(Pixel coordinate grounding data)
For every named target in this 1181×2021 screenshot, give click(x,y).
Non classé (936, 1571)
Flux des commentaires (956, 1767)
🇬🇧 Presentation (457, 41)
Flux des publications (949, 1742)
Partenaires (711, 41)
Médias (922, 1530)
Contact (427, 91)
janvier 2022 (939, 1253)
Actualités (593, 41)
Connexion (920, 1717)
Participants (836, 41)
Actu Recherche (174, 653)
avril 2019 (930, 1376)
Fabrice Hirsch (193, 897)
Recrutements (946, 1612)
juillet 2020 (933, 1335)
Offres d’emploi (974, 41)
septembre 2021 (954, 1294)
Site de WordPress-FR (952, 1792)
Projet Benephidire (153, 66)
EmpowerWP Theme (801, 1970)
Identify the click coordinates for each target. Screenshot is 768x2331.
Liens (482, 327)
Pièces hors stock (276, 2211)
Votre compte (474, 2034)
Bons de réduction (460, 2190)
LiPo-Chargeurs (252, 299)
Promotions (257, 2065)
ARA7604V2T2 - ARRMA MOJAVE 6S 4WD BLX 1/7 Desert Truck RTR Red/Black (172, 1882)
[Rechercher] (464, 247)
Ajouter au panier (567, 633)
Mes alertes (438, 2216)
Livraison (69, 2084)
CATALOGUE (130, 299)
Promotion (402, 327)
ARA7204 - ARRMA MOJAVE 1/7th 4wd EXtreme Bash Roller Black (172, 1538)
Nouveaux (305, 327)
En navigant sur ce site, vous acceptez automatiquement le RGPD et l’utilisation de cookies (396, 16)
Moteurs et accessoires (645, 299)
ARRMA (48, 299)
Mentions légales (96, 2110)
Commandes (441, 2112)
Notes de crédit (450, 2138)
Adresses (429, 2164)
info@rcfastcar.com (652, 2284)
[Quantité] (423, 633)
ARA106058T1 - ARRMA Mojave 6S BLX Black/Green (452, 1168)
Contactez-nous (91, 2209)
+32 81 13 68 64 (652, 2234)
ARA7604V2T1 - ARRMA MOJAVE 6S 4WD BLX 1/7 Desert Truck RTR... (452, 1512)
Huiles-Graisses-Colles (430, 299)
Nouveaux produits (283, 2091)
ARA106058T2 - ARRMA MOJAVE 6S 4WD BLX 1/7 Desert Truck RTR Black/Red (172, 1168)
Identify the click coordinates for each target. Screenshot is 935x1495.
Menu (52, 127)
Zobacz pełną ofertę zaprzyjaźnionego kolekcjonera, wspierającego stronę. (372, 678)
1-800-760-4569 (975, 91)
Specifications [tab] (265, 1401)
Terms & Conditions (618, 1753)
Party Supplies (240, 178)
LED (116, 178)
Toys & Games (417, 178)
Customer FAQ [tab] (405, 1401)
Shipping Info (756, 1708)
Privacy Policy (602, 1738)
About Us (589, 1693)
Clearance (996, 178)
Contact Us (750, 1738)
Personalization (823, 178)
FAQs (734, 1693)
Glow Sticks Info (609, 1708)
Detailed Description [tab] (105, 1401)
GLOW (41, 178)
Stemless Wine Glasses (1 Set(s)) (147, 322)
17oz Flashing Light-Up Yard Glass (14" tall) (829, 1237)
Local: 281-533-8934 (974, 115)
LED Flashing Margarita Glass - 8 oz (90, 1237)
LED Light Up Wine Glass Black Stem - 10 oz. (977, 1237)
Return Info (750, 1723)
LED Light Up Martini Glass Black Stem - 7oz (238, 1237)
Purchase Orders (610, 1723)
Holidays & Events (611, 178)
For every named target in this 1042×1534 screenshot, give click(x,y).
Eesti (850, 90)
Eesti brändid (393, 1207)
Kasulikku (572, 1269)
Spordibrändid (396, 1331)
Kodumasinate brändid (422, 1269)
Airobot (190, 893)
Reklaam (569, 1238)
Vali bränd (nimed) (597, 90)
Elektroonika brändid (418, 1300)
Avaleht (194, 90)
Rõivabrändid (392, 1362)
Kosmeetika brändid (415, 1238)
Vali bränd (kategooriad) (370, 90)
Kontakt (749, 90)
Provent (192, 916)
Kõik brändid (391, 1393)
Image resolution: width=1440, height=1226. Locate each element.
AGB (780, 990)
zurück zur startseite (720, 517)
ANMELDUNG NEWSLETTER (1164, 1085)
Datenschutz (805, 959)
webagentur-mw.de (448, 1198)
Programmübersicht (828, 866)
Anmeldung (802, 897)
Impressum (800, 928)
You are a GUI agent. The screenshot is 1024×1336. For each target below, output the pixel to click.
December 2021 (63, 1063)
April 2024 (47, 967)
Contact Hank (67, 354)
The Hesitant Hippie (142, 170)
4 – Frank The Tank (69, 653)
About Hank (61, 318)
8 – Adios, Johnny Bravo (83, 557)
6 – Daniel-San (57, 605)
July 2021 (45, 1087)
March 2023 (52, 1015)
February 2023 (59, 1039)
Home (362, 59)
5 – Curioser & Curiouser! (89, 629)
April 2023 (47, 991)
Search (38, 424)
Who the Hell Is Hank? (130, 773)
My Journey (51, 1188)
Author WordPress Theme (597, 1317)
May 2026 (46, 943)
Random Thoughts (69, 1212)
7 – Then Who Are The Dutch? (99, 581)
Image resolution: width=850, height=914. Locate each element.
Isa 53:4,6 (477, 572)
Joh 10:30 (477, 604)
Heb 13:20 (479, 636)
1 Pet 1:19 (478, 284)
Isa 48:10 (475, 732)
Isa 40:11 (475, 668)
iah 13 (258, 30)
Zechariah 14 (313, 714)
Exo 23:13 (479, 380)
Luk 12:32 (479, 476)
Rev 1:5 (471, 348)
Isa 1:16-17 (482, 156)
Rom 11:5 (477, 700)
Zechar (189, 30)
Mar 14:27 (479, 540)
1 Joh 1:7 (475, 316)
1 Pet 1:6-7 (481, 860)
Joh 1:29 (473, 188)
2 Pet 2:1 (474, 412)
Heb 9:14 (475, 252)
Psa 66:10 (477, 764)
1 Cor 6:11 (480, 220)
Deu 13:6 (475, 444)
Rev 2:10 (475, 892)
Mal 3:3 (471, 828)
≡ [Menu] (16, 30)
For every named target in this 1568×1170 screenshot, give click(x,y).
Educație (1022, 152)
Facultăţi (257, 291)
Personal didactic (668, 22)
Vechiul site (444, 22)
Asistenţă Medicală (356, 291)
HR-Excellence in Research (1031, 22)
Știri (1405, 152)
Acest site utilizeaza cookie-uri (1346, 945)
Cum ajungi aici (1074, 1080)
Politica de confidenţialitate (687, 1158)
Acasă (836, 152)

### Problem
An exact copy of every record above is what's needed here.

### Exercise answer
For every named target in this 1181×2021 screenshot, give click(x,y).
Non classé (936, 1571)
Flux des commentaires (956, 1767)
🇬🇧 Presentation (457, 41)
Flux des publications (949, 1742)
Partenaires (711, 41)
Médias (922, 1530)
Contact (427, 91)
janvier 2022 (939, 1253)
Actualités (593, 41)
Connexion (920, 1717)
Participants (836, 41)
Actu Recherche (174, 653)
avril 2019 (930, 1376)
Fabrice Hirsch (193, 897)
Recrutements (946, 1612)
juillet 2020 (933, 1335)
Offres d’emploi (974, 41)
septembre 2021 (954, 1294)
Site de WordPress-FR (952, 1792)
Projet Benephidire (153, 66)
EmpowerWP Theme (801, 1970)
Identify the click coordinates for each target. Screenshot is 768x2331.
Liens (482, 327)
Pièces hors stock (276, 2211)
Votre compte (474, 2034)
Bons de réduction (460, 2190)
LiPo-Chargeurs (252, 299)
Promotions (257, 2065)
ARA7604V2T2 - ARRMA MOJAVE 6S 4WD BLX 1/7 Desert Truck RTR Red/Black (172, 1882)
[Rechercher] (464, 247)
Ajouter au panier (567, 633)
Mes alertes (438, 2216)
Livraison (69, 2084)
CATALOGUE (130, 299)
Promotion (402, 327)
ARA7204 - ARRMA MOJAVE 1/7th 4wd EXtreme Bash Roller Black (172, 1538)
Nouveaux (305, 327)
En navigant sur ce site, vous acceptez automatiquement le RGPD et l’utilisation de cookies (396, 16)
Moteurs et accessoires (645, 299)
ARRMA (48, 299)
Mentions légales (96, 2110)
Commandes (441, 2112)
Notes de crédit (450, 2138)
Adresses (429, 2164)
info@rcfastcar.com (652, 2284)
[Quantité] (423, 633)
ARA106058T1 - ARRMA Mojave 6S BLX Black/Green (452, 1168)
Contactez-nous (91, 2209)
+32 81 13 68 64 (652, 2234)
ARA7604V2T1 - ARRMA MOJAVE 6S 4WD BLX 1/7 Desert Truck RTR... (452, 1512)
Huiles-Graisses-Colles (430, 299)
Nouveaux produits (283, 2091)
ARA106058T2 - ARRMA MOJAVE 6S 4WD BLX 1/7 Desert Truck RTR Black/Red (172, 1168)
Identify the click coordinates for each target. Screenshot is 935x1495.
Menu (52, 127)
Zobacz pełną ofertę zaprzyjaźnionego kolekcjonera, wspierającego stronę. (372, 678)
1-800-760-4569 (975, 91)
Specifications [tab] (265, 1401)
Terms & Conditions (618, 1753)
Party Supplies (240, 178)
LED (116, 178)
Toys & Games (417, 178)
Customer FAQ [tab] (405, 1401)
Shipping Info (756, 1708)
Privacy Policy (602, 1738)
About Us (589, 1693)
Clearance (996, 178)
Contact Us (750, 1738)
Personalization (823, 178)
FAQs (734, 1693)
Glow Sticks Info (609, 1708)
Detailed Description [tab] (105, 1401)
GLOW (41, 178)
Stemless Wine Glasses (1 Set(s)) (147, 322)
17oz Flashing Light-Up Yard Glass (14" tall) (829, 1237)
Local: 281-533-8934 (974, 115)
LED Flashing Margarita Glass - 8 oz (90, 1237)
LED Light Up Wine Glass Black Stem - 10 oz. (977, 1237)
Return Info (750, 1723)
LED Light Up Martini Glass Black Stem - 7oz (238, 1237)
Purchase Orders (610, 1723)
Holidays & Events (611, 178)
For every named target in this 1042×1534 screenshot, give click(x,y).
Eesti (850, 90)
Eesti brändid (393, 1207)
Kasulikku (572, 1269)
Spordibrändid (396, 1331)
Kodumasinate brändid (422, 1269)
Airobot (190, 893)
Reklaam (569, 1238)
Vali bränd (nimed) (597, 90)
Elektroonika brändid (418, 1300)
Avaleht (194, 90)
Rõivabrändid (392, 1362)
Kosmeetika brändid (415, 1238)
Vali bränd (kategooriad) (370, 90)
Kontakt (749, 90)
Provent (192, 916)
Kõik brändid (391, 1393)
Image resolution: width=1440, height=1226. Locate each element.
AGB (780, 990)
zurück zur startseite (720, 517)
ANMELDUNG NEWSLETTER (1164, 1085)
Datenschutz (805, 959)
webagentur-mw.de (448, 1198)
Programmübersicht (828, 866)
Anmeldung (802, 897)
Impressum (800, 928)
You are a GUI agent. The screenshot is 1024×1336. For each target below, output the pixel to click.
December 2021 (63, 1063)
April 2024 (47, 967)
Contact Hank (67, 354)
The Hesitant Hippie (142, 170)
4 – Frank The Tank (69, 653)
About Hank (61, 318)
8 – Adios, Johnny Bravo (83, 557)
6 – Daniel-San (57, 605)
July 2021 (45, 1087)
March 2023 (52, 1015)
February 2023 (59, 1039)
Home (362, 59)
5 – Curioser & Curiouser! (89, 629)
April 2023 (47, 991)
Search (38, 424)
Who the Hell Is Hank? (130, 773)
My Journey (51, 1188)
Author WordPress Theme (597, 1317)
May 2026 (46, 943)
Random Thoughts (69, 1212)
7 – Then Who Are The Dutch? (99, 581)
Image resolution: width=850, height=914. Locate each element.
Isa 53:4,6 (477, 572)
Joh 10:30 (477, 604)
Heb 13:20 (479, 636)
1 Pet 1:19 (478, 284)
Isa 48:10 (475, 732)
Isa 40:11 (475, 668)
iah 13 (258, 30)
Zechariah 14 (313, 714)
Exo 23:13 (479, 380)
Luk 12:32 (479, 476)
Rev 1:5 (471, 348)
Isa 1:16-17 (482, 156)
Rom 11:5 (477, 700)
Zechar (189, 30)
Mar 14:27 (479, 540)
1 Joh 1:7 (475, 316)
1 Pet 1:6-7 (481, 860)
Joh 1:29 (473, 188)
2 Pet 2:1 (474, 412)
Heb 9:14 (475, 252)
Psa 66:10 (477, 764)
1 Cor 6:11 (480, 220)
Deu 13:6 (475, 444)
Rev 2:10 (475, 892)
Mal 3:3 (471, 828)
≡ [Menu] (16, 30)
For every named target in this 1568×1170 screenshot, give click(x,y).
Educație (1022, 152)
Facultăţi (257, 291)
Personal didactic (668, 22)
Vechiul site (444, 22)
Asistenţă Medicală (356, 291)
HR-Excellence in Research (1031, 22)
Știri (1405, 152)
Acest site utilizeaza cookie-uri (1346, 945)
Cum ajungi aici (1074, 1080)
Politica de confidenţialitate (687, 1158)
Acasă (836, 152)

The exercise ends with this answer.